In his first appearance, the Grandmaster played a game against Kang the Conqueror for the power to resurrect Ravonna or destroy Kang's planet, using the Avengers and Squadron Sinister as pawns. However, Kang's efforts failed due to the intervention of the Black Knight meaning that the Avengers did not technically win their fight, causing Kang to sacrifice the power to resurrect Ravonna for the power to kill the Avengers, with this attempt failing again when the Grandmaster's gift literally gave Kang the power to kill only the Avengers rather than the currently-unaffiliated Black Knight. He next used the Defenders as pawns in a game against the Prime Mover.

The Grandmaster later challenged Death to a game of strategy, with the power to resurrect his fellow Elder the Collector as prize. A large collection of Earth heroes were used as pawns by both sides of the game; the Grandmaster promised that, if he won, he would never again use Earth's heroes as his pawns. The Grandmaster won, only to learn the resurrection power could only be used if someone else died in the resurrectee's place. Nonetheless, the Grandmaster felt the game would be incomplete unless the power was used, noting "Never, in a thousand games on a thousand worlds, have I quit the table ere the game was through!" Death suggested he use the heroes' lives instead, but, unwilling to break his promise to never again manipulate them, he instead sacrificed his own life to resurrect the Collector.

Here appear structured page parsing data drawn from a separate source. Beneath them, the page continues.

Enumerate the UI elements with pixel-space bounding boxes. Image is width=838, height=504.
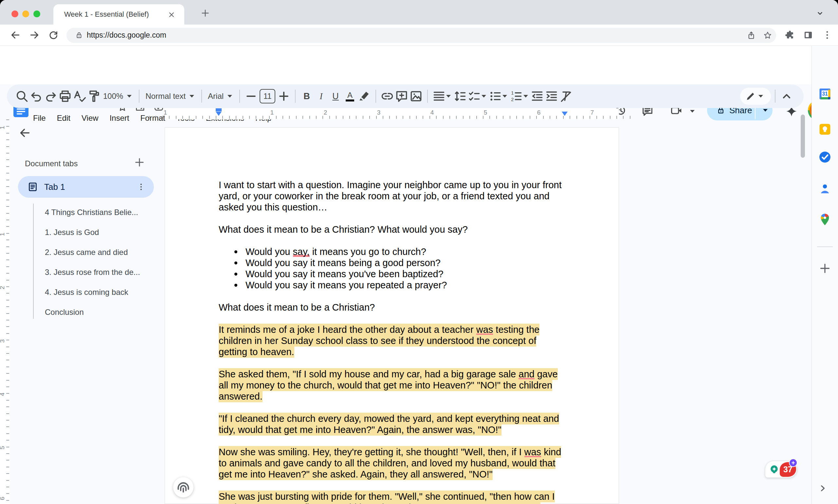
paint-format-icon[interactable] (87, 89, 101, 104)
spellcheck-icon[interactable] (72, 89, 87, 104)
bulleted-list-dropdown-icon[interactable] (502, 95, 507, 97)
paragraph: She was just bursting with pride for the… (219, 491, 566, 504)
pen-icon (745, 90, 756, 102)
paragraph: She asked them, "If I sold my house and … (219, 368, 566, 402)
decrease-font-size-icon[interactable] (244, 89, 258, 104)
outline-item-4[interactable]: 3. Jesus rose from the de... (45, 262, 153, 282)
share-page-icon[interactable] (747, 31, 756, 40)
hide-menus-chevron-icon[interactable] (780, 89, 794, 104)
editing-mode-button[interactable] (740, 88, 771, 105)
window-close-button[interactable] (12, 11, 18, 17)
browser-tab[interactable]: Week 1 - Essential (Belief) (53, 4, 184, 24)
zoom-select[interactable]: 100% (101, 92, 135, 101)
ruler-number: 7 (590, 109, 594, 116)
outline-item-5[interactable]: 4. Jesus is coming back (45, 282, 153, 302)
keep-icon[interactable] (818, 122, 832, 137)
show-side-panel-chevron-icon[interactable] (817, 483, 828, 493)
comment-icon[interactable] (394, 89, 409, 104)
font-size-input[interactable]: 11 (260, 89, 275, 104)
increase-font-size-icon[interactable] (277, 89, 291, 104)
toolbar-divider (239, 90, 240, 103)
extensions-puzzle-icon[interactable] (784, 30, 796, 40)
body-text: Would you say it means you repeated a pr… (246, 280, 447, 290)
link-icon[interactable] (380, 89, 394, 104)
outline-item-6[interactable]: Conclusion (45, 302, 153, 322)
window-minimize-button[interactable] (22, 11, 29, 17)
tab-options-kebab-icon[interactable] (136, 182, 146, 192)
docs-toolbar: 100%Normal textArial11BIUA12 (7, 85, 804, 108)
indent-icon[interactable] (545, 89, 559, 104)
tasks-icon[interactable] (818, 150, 832, 164)
document-text[interactable]: I want to start with a question. Imagine… (219, 179, 566, 504)
forward-icon[interactable] (29, 30, 40, 40)
image-icon[interactable] (409, 89, 423, 104)
highlighted-text: "If I cleaned the church every day, mowe… (219, 413, 559, 436)
undo-icon[interactable] (29, 89, 43, 104)
body-text: Would you (246, 247, 293, 257)
italic-icon[interactable]: I (314, 89, 328, 104)
dropdown-arrow-icon (228, 95, 232, 97)
outline-item-2[interactable]: 1. Jesus is God (45, 222, 153, 242)
outline-item-3[interactable]: 2. Jesus came and died (45, 242, 153, 262)
right-indent-marker[interactable] (562, 112, 568, 116)
outline-item-1[interactable]: 4 Things Christians Belie... (45, 202, 153, 222)
document-page[interactable]: I want to start with a question. Imagine… (165, 127, 619, 504)
styles-select[interactable]: Normal text (143, 92, 197, 101)
print-icon[interactable] (58, 89, 72, 104)
side-panel-icon[interactable] (803, 30, 814, 40)
add-tab-icon[interactable] (133, 157, 145, 168)
numbered-list-icon[interactable]: 12 (509, 89, 523, 104)
align-dropdown-icon[interactable] (446, 95, 451, 97)
checklist-dropdown-icon[interactable] (482, 95, 486, 97)
font-select[interactable]: Arial (206, 92, 235, 101)
clear-formatting-icon[interactable] (559, 89, 573, 104)
outdent-icon[interactable] (530, 89, 545, 104)
active-tab-label: Tab 1 (44, 182, 65, 192)
address-bar[interactable]: https://docs.google.com (67, 28, 776, 43)
contacts-icon[interactable] (818, 182, 832, 196)
search-icon[interactable] (15, 89, 29, 104)
redo-icon[interactable] (43, 89, 58, 104)
new-tab-icon[interactable] (200, 8, 210, 18)
line-spacing-icon[interactable] (453, 89, 467, 104)
vertical-ruler[interactable]: 1123456 (0, 120, 10, 504)
ruler-number: 2 (0, 286, 6, 290)
browser-menu-kebab-icon[interactable] (822, 30, 833, 40)
tab-search-chevron-icon[interactable] (816, 9, 824, 18)
calendar-icon[interactable]: 31 (818, 87, 832, 101)
numbered-list-dropdown-icon[interactable] (523, 95, 528, 97)
ruler-number: 1 (270, 109, 274, 116)
document-scrollbar-thumb[interactable] (801, 114, 805, 158)
grammar-suggestion-text: say, (293, 247, 310, 257)
bulleted-list-icon[interactable] (488, 89, 502, 104)
browser-nav-bar: https://docs.google.com (0, 24, 838, 46)
left-indent-marker[interactable] (216, 112, 221, 116)
horizontal-ruler[interactable]: 11234567 (10, 108, 805, 120)
window-zoom-button[interactable] (33, 11, 40, 17)
bold-icon[interactable]: B (300, 89, 314, 104)
get-addons-plus-icon[interactable] (818, 262, 832, 275)
close-tabs-panel-arrow-icon[interactable] (18, 126, 32, 140)
back-icon[interactable] (10, 30, 21, 40)
paragraph: Now she was smiling. Hey, they're gettin… (219, 446, 566, 480)
first-line-indent-marker[interactable] (216, 108, 221, 111)
paragraph: What does it mean to be a Christian? (219, 302, 566, 313)
text-color-icon[interactable]: A (343, 89, 357, 104)
reload-icon[interactable] (48, 30, 59, 40)
paragraph: It reminds me of a joke I heard the othe… (219, 324, 566, 357)
tab-close-icon[interactable] (167, 11, 176, 19)
checklist-icon[interactable] (467, 89, 482, 104)
align-icon[interactable] (432, 89, 446, 104)
extension-suggestions-pill[interactable]: 37 + (765, 461, 797, 478)
maps-icon[interactable] (818, 212, 832, 227)
zoom-select-value: 100% (101, 92, 125, 101)
toolbar-divider (295, 90, 296, 103)
underline-icon[interactable]: U (328, 89, 343, 104)
fingerprint-widget-button[interactable] (173, 477, 194, 498)
bullet-list: Would you say, it means you go to church… (219, 246, 566, 291)
bookmark-star-icon[interactable] (763, 31, 772, 40)
url-text: https://docs.google.com (87, 31, 166, 40)
highlight-color-icon[interactable] (357, 89, 372, 104)
ruler-number: 5 (0, 446, 6, 450)
sidebar-tab-1[interactable]: Tab 1 (18, 176, 154, 198)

The Grandmaster returned from beyond his grave to plague the East and West Coast Avengers during one of their annual games of baseball, reasoning that, since he was dead, he was free from his vow to leave Earth's heroes in peace. After he and the Collector tricked the teams into battling each other, the Grandmaster succeeded in his true plan: to capture Lady Death and usurp her powers. He forced the Avengers to participate in a competition with the Legion of the Unliving in order to stop a series of powerful bombs, the fate being all of creation. Captain America and Hawkeye were the only two heroes to survive; the rest of the Avengers were slain, only to instantly join the Legion. As the Grandmaster was preparing to force the pair to fight the Legion again, Hawkeye convinced him to lay it all on the line with one last game of pure chance. Hawkeye held one arrow in each fist, the tips hidden in his hands. Grandmaster would win if he chose the one with Hawkeye's last arrowhead. The one he picked was headless (Hawkeye admits to Captain America that he had cheated: he quickly snapped off the arrowhead as the Grandmaster chose the correct arrow), and his distraction allowed Lady Death to escape her bonds and banish the Grandmaster from her realm — in other words, making them effectively immortal. As a reward, she returned the deceased Avengers to life. This incident is what led Death to ban the Elders from dying, confirmed by the Grandmaster in the issue's final panels, just before he expresses interest in the Avengers' renewed baseball game.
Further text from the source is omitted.